PROBLEM TO SOLVE
Only an exact repetition of the lines from the one holding "Can you find spleen? Return masks as SVG." to the end of the data is wanted, with pictures left out.

(Stored data entries)
--

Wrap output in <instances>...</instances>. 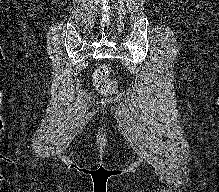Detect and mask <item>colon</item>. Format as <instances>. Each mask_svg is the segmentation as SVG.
Wrapping results in <instances>:
<instances>
[{
    "mask_svg": "<svg viewBox=\"0 0 219 192\" xmlns=\"http://www.w3.org/2000/svg\"><path fill=\"white\" fill-rule=\"evenodd\" d=\"M110 73L111 67L102 65L96 69L93 76L96 89L103 95H115L119 91L117 82L109 78Z\"/></svg>",
    "mask_w": 219,
    "mask_h": 192,
    "instance_id": "obj_1",
    "label": "colon"
}]
</instances>
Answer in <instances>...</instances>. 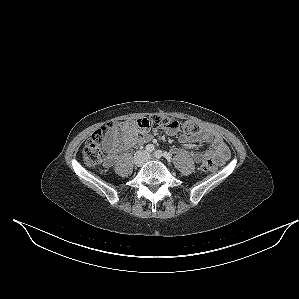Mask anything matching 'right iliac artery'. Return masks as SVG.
Listing matches in <instances>:
<instances>
[{
	"instance_id": "right-iliac-artery-1",
	"label": "right iliac artery",
	"mask_w": 299,
	"mask_h": 299,
	"mask_svg": "<svg viewBox=\"0 0 299 299\" xmlns=\"http://www.w3.org/2000/svg\"><path fill=\"white\" fill-rule=\"evenodd\" d=\"M154 150H155V146H154V145L149 144V145L146 146V151H147V152L151 153V152H153Z\"/></svg>"
}]
</instances>
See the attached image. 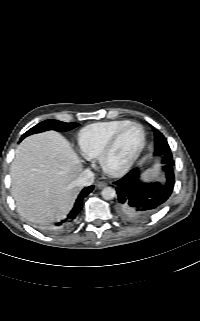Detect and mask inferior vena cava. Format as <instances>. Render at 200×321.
Segmentation results:
<instances>
[{"instance_id": "obj_1", "label": "inferior vena cava", "mask_w": 200, "mask_h": 321, "mask_svg": "<svg viewBox=\"0 0 200 321\" xmlns=\"http://www.w3.org/2000/svg\"><path fill=\"white\" fill-rule=\"evenodd\" d=\"M94 182V173L90 169L83 170L75 180V185L78 187L90 186Z\"/></svg>"}]
</instances>
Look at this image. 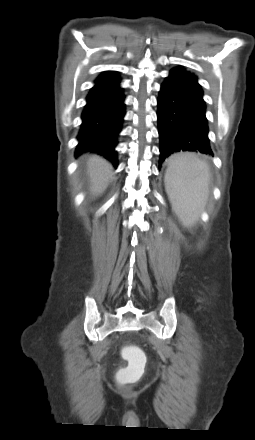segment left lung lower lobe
I'll list each match as a JSON object with an SVG mask.
<instances>
[{"mask_svg":"<svg viewBox=\"0 0 255 440\" xmlns=\"http://www.w3.org/2000/svg\"><path fill=\"white\" fill-rule=\"evenodd\" d=\"M157 101L160 165L179 151H196L213 156L208 138L206 105L197 79L181 69H172L161 85Z\"/></svg>","mask_w":255,"mask_h":440,"instance_id":"obj_1","label":"left lung lower lobe"}]
</instances>
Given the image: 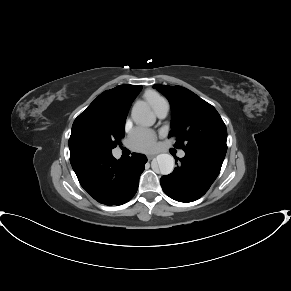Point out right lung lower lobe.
<instances>
[{
	"mask_svg": "<svg viewBox=\"0 0 291 291\" xmlns=\"http://www.w3.org/2000/svg\"><path fill=\"white\" fill-rule=\"evenodd\" d=\"M70 162L81 186L96 201L121 205L137 192L147 158L137 153L119 160L112 153H73Z\"/></svg>",
	"mask_w": 291,
	"mask_h": 291,
	"instance_id": "1",
	"label": "right lung lower lobe"
}]
</instances>
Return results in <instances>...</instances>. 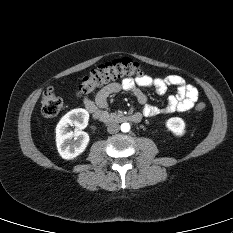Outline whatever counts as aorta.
Instances as JSON below:
<instances>
[{"label": "aorta", "mask_w": 233, "mask_h": 233, "mask_svg": "<svg viewBox=\"0 0 233 233\" xmlns=\"http://www.w3.org/2000/svg\"><path fill=\"white\" fill-rule=\"evenodd\" d=\"M120 128H121L122 132H128V131H130V125H129V123H122L121 126H120Z\"/></svg>", "instance_id": "obj_1"}]
</instances>
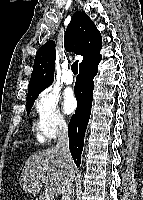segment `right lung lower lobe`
<instances>
[{"mask_svg": "<svg viewBox=\"0 0 143 200\" xmlns=\"http://www.w3.org/2000/svg\"><path fill=\"white\" fill-rule=\"evenodd\" d=\"M102 56L100 52L84 62L79 67L74 91L77 99V109L72 116L69 128V147L75 164L79 167L84 144V136L91 114L94 82L93 78L98 72V64Z\"/></svg>", "mask_w": 143, "mask_h": 200, "instance_id": "obj_1", "label": "right lung lower lobe"}]
</instances>
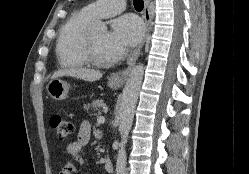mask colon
<instances>
[{"mask_svg":"<svg viewBox=\"0 0 249 174\" xmlns=\"http://www.w3.org/2000/svg\"><path fill=\"white\" fill-rule=\"evenodd\" d=\"M50 125L60 140L67 139L73 132L72 123L62 115L55 114L51 116Z\"/></svg>","mask_w":249,"mask_h":174,"instance_id":"1","label":"colon"}]
</instances>
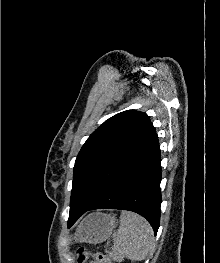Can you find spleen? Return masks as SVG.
Here are the masks:
<instances>
[{
	"label": "spleen",
	"instance_id": "obj_1",
	"mask_svg": "<svg viewBox=\"0 0 220 263\" xmlns=\"http://www.w3.org/2000/svg\"><path fill=\"white\" fill-rule=\"evenodd\" d=\"M153 242L151 225L138 214L122 211L113 252L130 260L141 261L152 250Z\"/></svg>",
	"mask_w": 220,
	"mask_h": 263
}]
</instances>
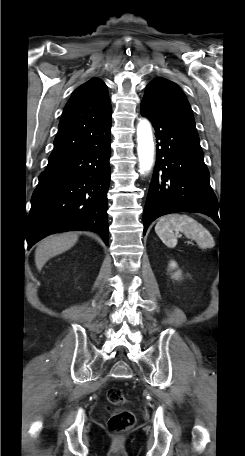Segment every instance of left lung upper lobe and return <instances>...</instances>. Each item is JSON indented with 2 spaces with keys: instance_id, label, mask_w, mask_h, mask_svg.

--

THE ANSWER
Can you find spleen? Return masks as SVG.
Here are the masks:
<instances>
[{
	"label": "spleen",
	"instance_id": "obj_1",
	"mask_svg": "<svg viewBox=\"0 0 220 263\" xmlns=\"http://www.w3.org/2000/svg\"><path fill=\"white\" fill-rule=\"evenodd\" d=\"M153 242L151 225L138 214L122 211L113 252L130 260L141 261L152 250Z\"/></svg>",
	"mask_w": 220,
	"mask_h": 263
}]
</instances>
Segment every instance of left lung upper lobe and return <instances>...</instances>. Each item is JSON indented with 2 spaces with keys: instance_id, label, mask_w, mask_h, mask_svg.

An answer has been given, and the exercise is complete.